Competing employers’ no-poach agreements are inherently illegal, the Justice Department said in a statement of interest filed in a workers’ antitrust lawsuit against CRST International Inc. and other trucking companies.
The lawsuit, brought by a group of current and former truckers in 2017 in the US District Court for the Central District of California, alleged that transportation and logistics companies conspired to suppress wages by agreeing not to hire each others’ workers.
These no-hire agreements are per se illegal, the DOJ’s Antitrust Division wrote in its July 15 statement in response to the defendants’ motions for summary judgment.
“Defendants’ argument that courts ‘routinely apply the rule of reason to hiring restrictions’ is wrong and the cases they cite are inapposite,” the DOJ wrote. “Accordingly, the Court should reject Defendants’ attempt to justify the alleged no-hire agreements as deserving anything less than per se treatment.”
The statement of interest is the department’s most recent move in a wave of recent enforcement actions related to no-hire or no-poach agreements.
The DOJ didn’t take a position on the facts of the case. But it asked the court to analyze the alleged agreements under the per se rule if they are found to exist, instead of weighing whether they also had pro-competitive effects.
CRST International didn’t reply to a request for comment.
Federal antitrust regulators—the DOJ’s Antitrust Division and the Federal Trade Commission—have assailed no-poach agreements as illegal in recent years. Since 2016, they’ve said the agreements are prosecutable under criminal law.
The DOJ brought its first criminal trials on alleged labor market violations earlier this year. Its first two criminal trials ended mostly in defeat in April.

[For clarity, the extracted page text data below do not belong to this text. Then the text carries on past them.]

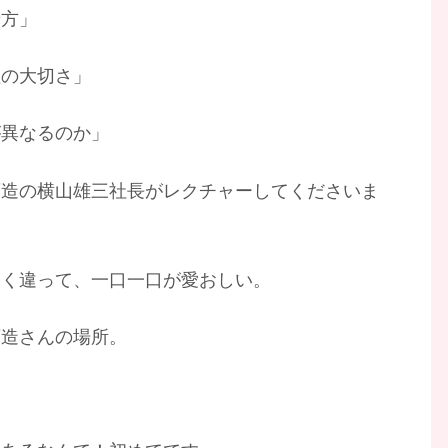
せ方」
理の大切さ」
が異なるのか」
酒造の横山雄三社長がレクチャーしてくださいま
たく違って、一口一口が愛おしい。
酒造さんの場所。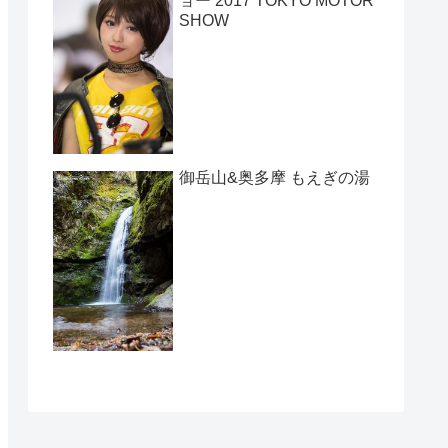
ョー 2017 TOKYO MOTOR
SHOW
御岳山&奥多摩 もえぎの湯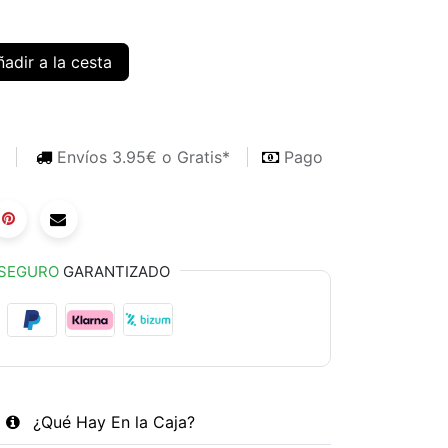
adir a la cesta
s
Envíos 3.95€ o Gratis*
Pago
SEGURO
GARANTIZADO
¿Qué Hay En la Caja?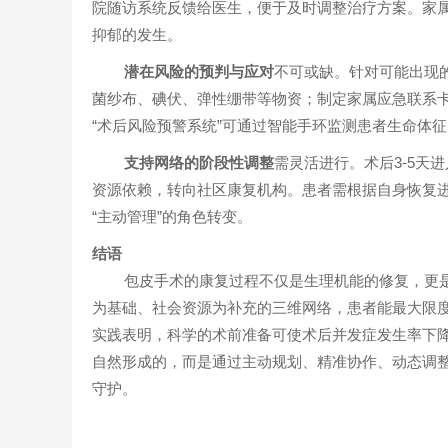
院随访系统反馈给医生，便于及时调整治疗方案。家属
抑郁的发生。
潜在风险的预判与应对
不可或缺。针对可能出现
菌纱布、碘伏、弹性绷带等物资；制定家属应急联系卡，
“术后风险预警系统”可通过智能手环监测患者生命体
支持网络的阶段性调整
需灵活进行。术后3-5天
资源依赖，转向社区康复机构。患者需根据自身恢复进
“主动管理”的角色转变。
结语
包皮手术的康复过程不仅是生理机能的修复，更
为基础、社会资源为补充的三维网络，患者能最大限
实践表明，科学的术前准备可使术后并发症发生率下降
自然形成的，而是通过主动规划、精准协作、动态调
守护。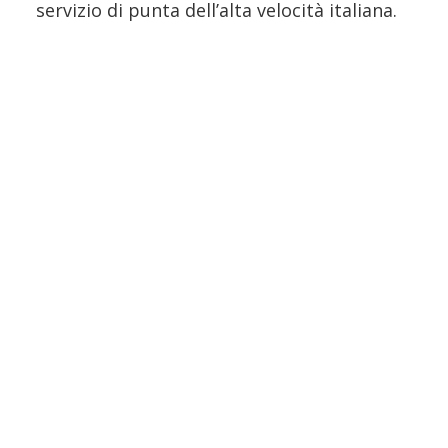
servizio di punta dell’alta velocità italiana.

Four more similar cases are still pending and the department has kept up a steady level of involvement in civil action as well.

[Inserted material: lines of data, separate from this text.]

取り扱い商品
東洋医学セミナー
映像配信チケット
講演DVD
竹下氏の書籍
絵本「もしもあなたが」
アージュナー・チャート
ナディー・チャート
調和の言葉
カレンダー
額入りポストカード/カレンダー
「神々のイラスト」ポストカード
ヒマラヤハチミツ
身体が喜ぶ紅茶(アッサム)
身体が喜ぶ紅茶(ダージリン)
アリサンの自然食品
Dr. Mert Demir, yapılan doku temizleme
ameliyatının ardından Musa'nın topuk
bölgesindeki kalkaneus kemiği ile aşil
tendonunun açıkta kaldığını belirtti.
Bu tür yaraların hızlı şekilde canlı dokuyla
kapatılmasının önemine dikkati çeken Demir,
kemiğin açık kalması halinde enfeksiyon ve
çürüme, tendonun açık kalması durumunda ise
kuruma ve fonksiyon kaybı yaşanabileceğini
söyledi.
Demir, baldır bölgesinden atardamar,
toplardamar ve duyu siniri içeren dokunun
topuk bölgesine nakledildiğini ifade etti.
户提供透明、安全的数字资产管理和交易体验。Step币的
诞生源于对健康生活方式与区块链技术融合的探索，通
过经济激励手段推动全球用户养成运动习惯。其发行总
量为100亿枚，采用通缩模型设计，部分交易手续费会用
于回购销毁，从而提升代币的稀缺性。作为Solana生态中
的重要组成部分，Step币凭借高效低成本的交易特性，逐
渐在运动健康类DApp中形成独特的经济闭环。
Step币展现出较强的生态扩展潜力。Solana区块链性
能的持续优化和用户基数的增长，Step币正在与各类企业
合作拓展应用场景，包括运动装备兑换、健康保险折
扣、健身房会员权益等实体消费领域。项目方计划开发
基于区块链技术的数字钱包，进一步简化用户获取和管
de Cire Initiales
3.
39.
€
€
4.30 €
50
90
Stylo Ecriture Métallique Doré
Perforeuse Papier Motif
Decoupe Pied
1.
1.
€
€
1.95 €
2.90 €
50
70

The antitrust regulators argue that agreements between employers not to hire each others’ workers violate the Sherman Act’s provisions against market allocations. That argument is part of a wider move to increase enforcers’ scrutiny of antitrust violations in labor markets — a historically under-examined area in comparison to product markets.
DOJ Antitrust Division chief Jonathan Kanter has expressed his goal of using courts to expand antitrust law, and statements of interest have become an increasingly central part of its policy push, said Steven Salop, professor emeritus at Georgetown University Law Center.

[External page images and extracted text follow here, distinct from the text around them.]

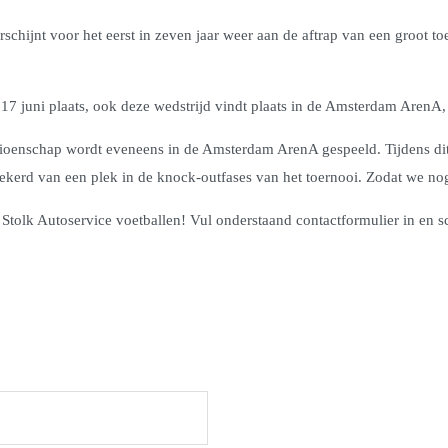
erschijnt voor het eerst in zeven jaar weer aan de aftrap van een groot 
 juni plaats, ook deze wedstrijd vindt plaats in de Amsterdam ArenA, d
pioenschap wordt eveneens in de Amsterdam ArenA gespeeld. Tijdens di
rzekerd van een plek in de knock-outfases van het toernooi. Zodat we 
0 Stolk Autoservice voetballen! Vul onderstaand contactformulier in en 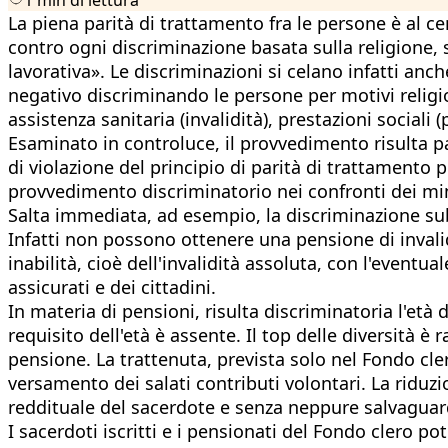
La piena parità di trattamento fra le persone è al 
contro ogni discriminazione basata sulla religione, s
lavorativa». Le discriminazioni si celano infatti an
negativo discriminando le persone per motivi religios
assistenza sanitaria (invalidità), prestazioni sociali 
Esaminato in controluce, il provvedimento risulta par
di violazione del principio di parità di trattamento 
provvedimento discriminatorio nei confronti dei ministr
Salta immediata, ad esempio, la discriminazione subi
Infatti non possono ottenere una pensione di invalid
inabilità, cioè dell'invalidità assoluta, con l'eve
assicurati e dei cittadini.
In materia di pensioni, risulta discriminatoria l'età
requisito dell'età è assente. Il top delle diversità è
pensione. La trattenuta, prevista solo nel Fondo cl
versamento dei salati contributi volontari. La riduz
reddituale del sacerdote e senza neppure salvaguard
I sacerdoti iscritti e i pensionati del Fondo clero p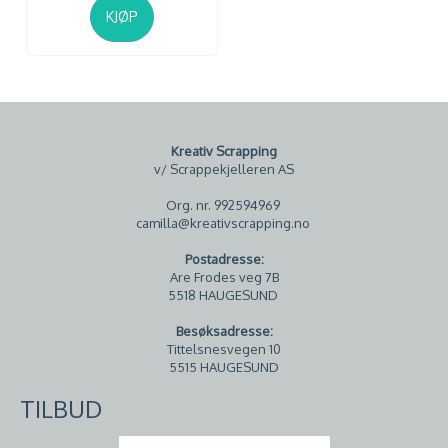
KJØP
Kreativ Scrapping
v/ Scrappekjelleren AS
Org. nr. 992594969
camilla@kreativscrapping.no
Postadresse:
Are Frodes veg 7B
5518 HAUGESUND
Besøksadresse:
Tittelsnesvegen 10
5515 HAUGESUND
TILBUD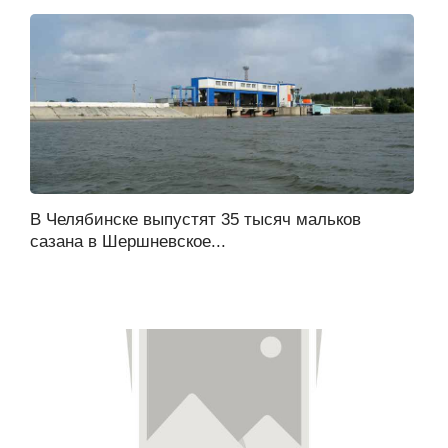
В Челябинске выпустят 35 тысяч мальков
сазана в Шершневское...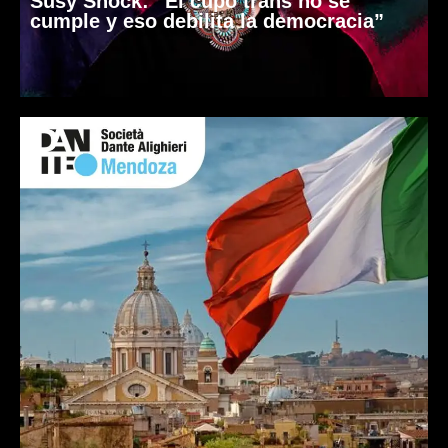
Susy Shock: “El cupo trans no se
cumple y eso debilita la democracia”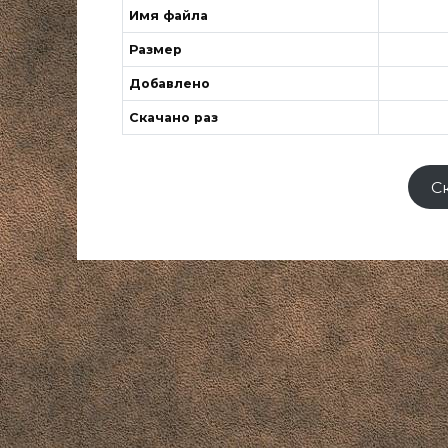
Имя файла
Размер
Добавлено
Скачано раз
С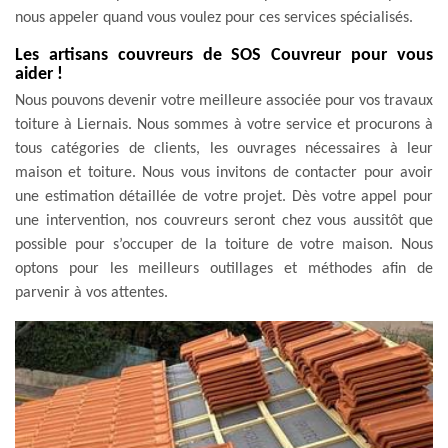
nous appeler quand vous voulez pour ces services spécialisés.
Les artisans couvreurs de SOS Couvreur pour vous
aider !
Nous pouvons devenir votre meilleure associée pour vos travaux
toiture à Liernais. Nous sommes à votre service et procurons à
tous catégories de clients, les ouvrages nécessaires à leur
maison et toiture. Nous vous invitons de contacter pour avoir
une estimation détaillée de votre projet. Dès votre appel pour
une intervention, nos couvreurs seront chez vous aussitôt que
possible pour s’occuper de la toiture de votre maison. Nous
optons pour les meilleurs outillages et méthodes afin de
parvenir à vos attentes.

Labor shortage in the trucking industry has received significant scrutiny, particularly amid the global supply chain crisis. The Biden administration has sought to increase driver recruitment through apprenticeships, training and outreach. The industry was on track to reach a record shortage of 80,000 drivers by the end of 2021, according to industry group American Trucking Associations.
Other industries, such as healthcare, have drawn greater attention for their competitive tactics in recruiting and retaining workers. “DOJ likely wants to show the prevalence of the concern with no-poaching agreements across the economy,” said Rutgers Law School professor Michael Carrier in an email.
The case is Curtis Markson et al v. CRST International, Inc. et al, C.D. Cal., no 5:17-cv-01261, 7/15/22.